# Exercise details
Exact copies of all the lines below are needed, without the pictures.

[Dataset entries]
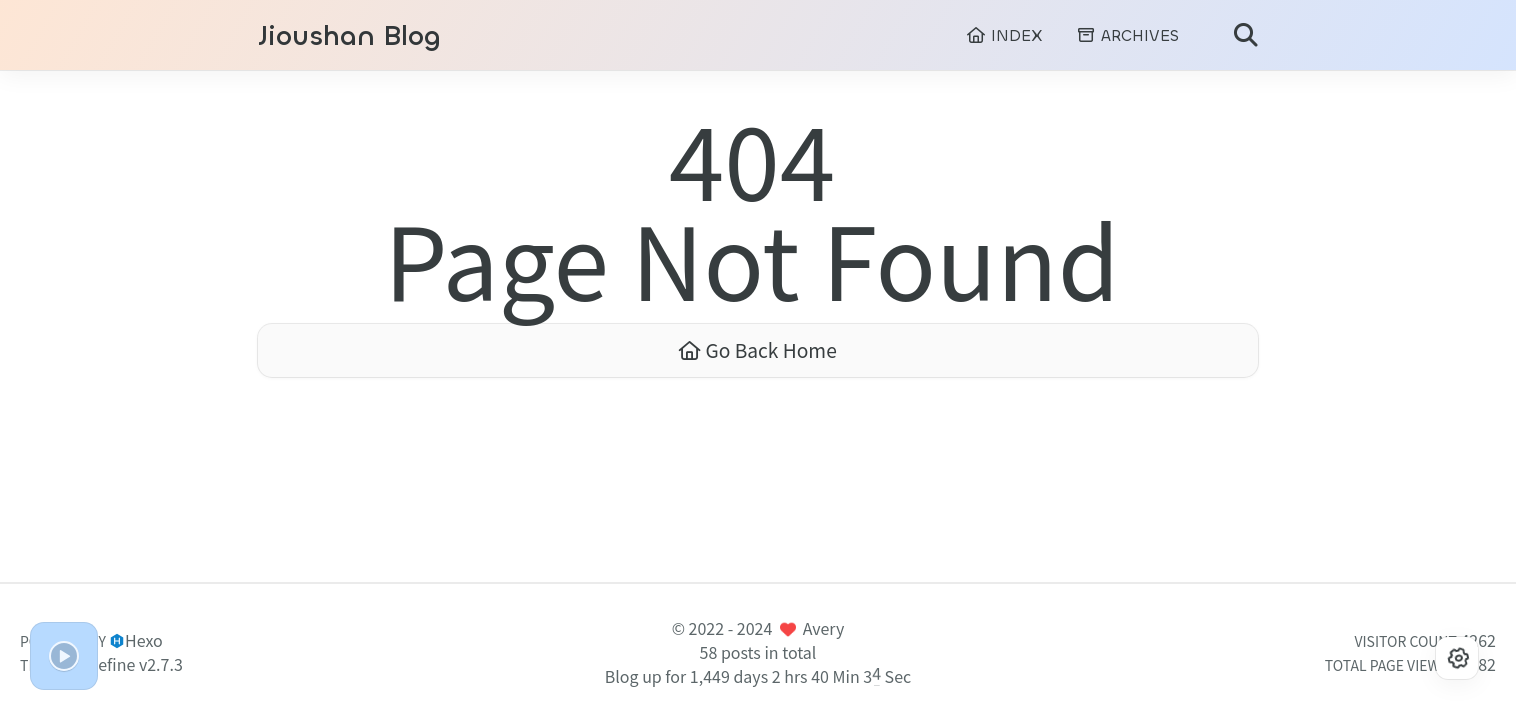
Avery (824, 628)
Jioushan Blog (349, 36)
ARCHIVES (1127, 35)
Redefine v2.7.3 (126, 664)
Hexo (144, 640)
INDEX (1004, 35)
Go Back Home (758, 350)
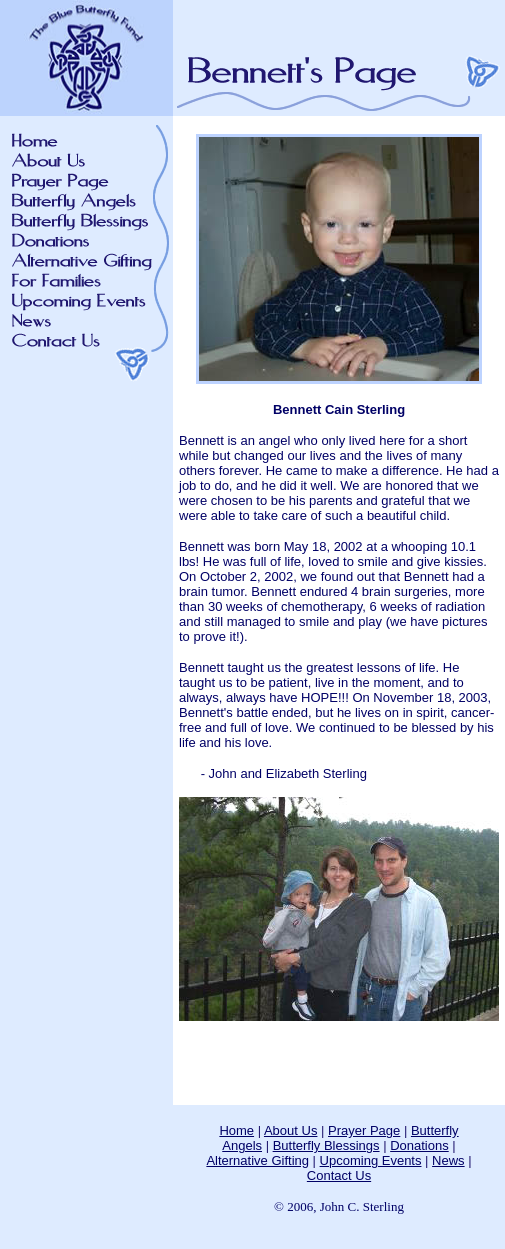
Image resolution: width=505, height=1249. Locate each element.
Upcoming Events (371, 1160)
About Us (290, 1130)
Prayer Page (364, 1130)
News (448, 1160)
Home (236, 1130)
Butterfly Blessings (326, 1145)
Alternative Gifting (257, 1160)
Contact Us (339, 1175)
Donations (419, 1145)
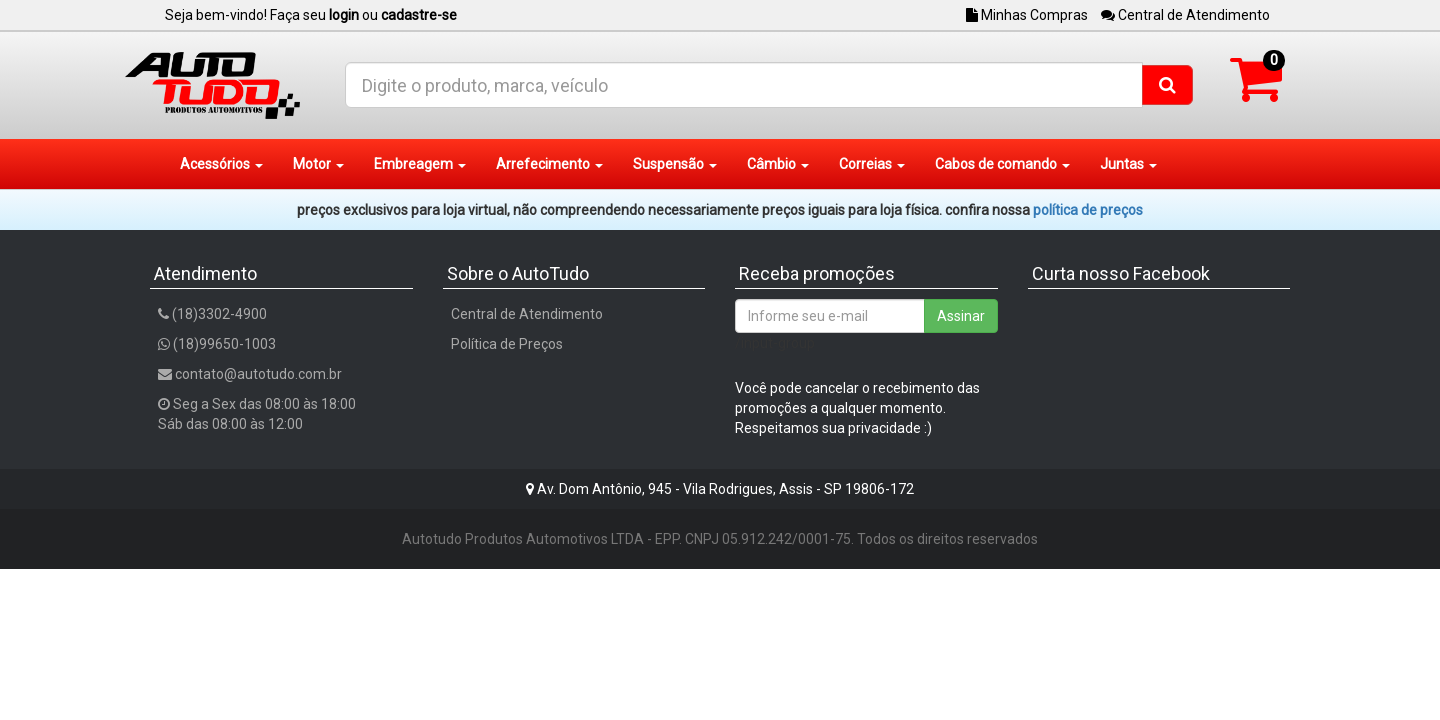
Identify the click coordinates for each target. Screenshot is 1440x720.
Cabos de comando (1002, 164)
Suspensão (675, 164)
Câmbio (778, 164)
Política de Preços (507, 344)
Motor (318, 164)
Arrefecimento (549, 164)
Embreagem (420, 164)
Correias (872, 164)
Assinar (961, 316)
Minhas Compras (1027, 15)
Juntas (1128, 164)
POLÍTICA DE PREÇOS (1088, 210)
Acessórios (221, 164)
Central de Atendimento (1185, 15)
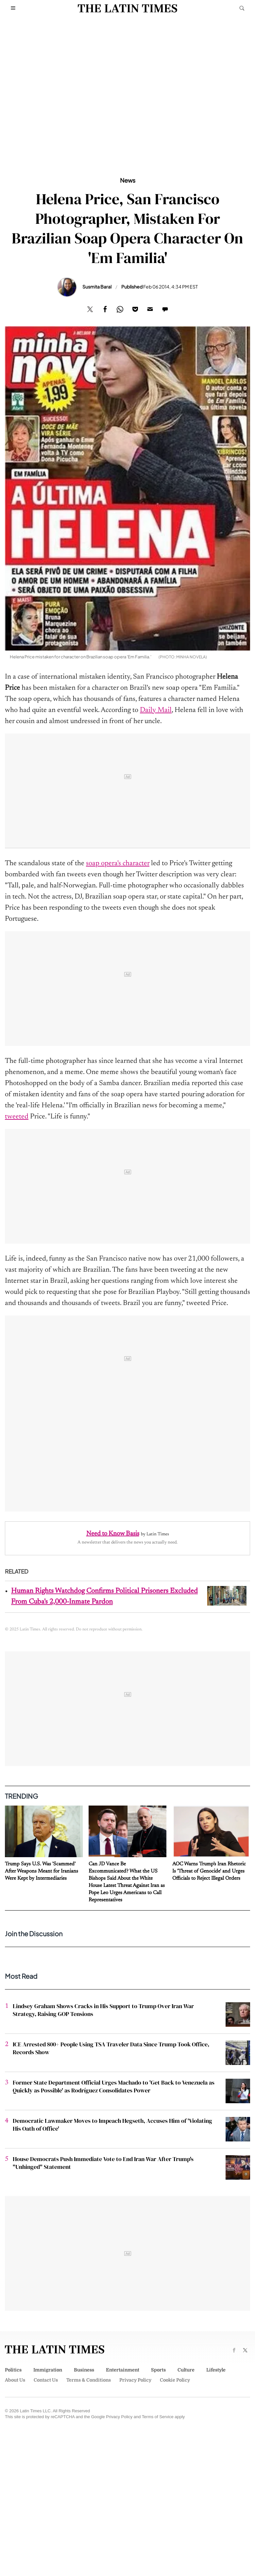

# Exercise response
Avery (824, 628)
Jioushan Blog (349, 36)
ARCHIVES (1127, 35)
Redefine v2.7.3 (126, 664)
Hexo (144, 640)
INDEX (1004, 35)
Go Back Home (758, 350)
Image resolution: width=505, height=1249. Locate each element.
Upcoming Events (371, 1160)
About Us (290, 1130)
Prayer Page (364, 1130)
News (448, 1160)
Home (236, 1130)
Butterfly Blessings (326, 1145)
Alternative Gifting (257, 1160)
Contact Us (339, 1175)
Donations (419, 1145)
Identify the click coordinates for each target. Screenshot is 1440x720.
Cabos de comando (1002, 164)
Suspensão (675, 164)
Câmbio (778, 164)
Política de Preços (507, 344)
Motor (318, 164)
Arrefecimento (549, 164)
Embreagem (420, 164)
Correias (872, 164)
Assinar (961, 316)
Minhas Compras (1027, 15)
Juntas (1128, 164)
POLÍTICA DE PREÇOS (1088, 210)
Acessórios (221, 164)
Central de Atendimento (1185, 15)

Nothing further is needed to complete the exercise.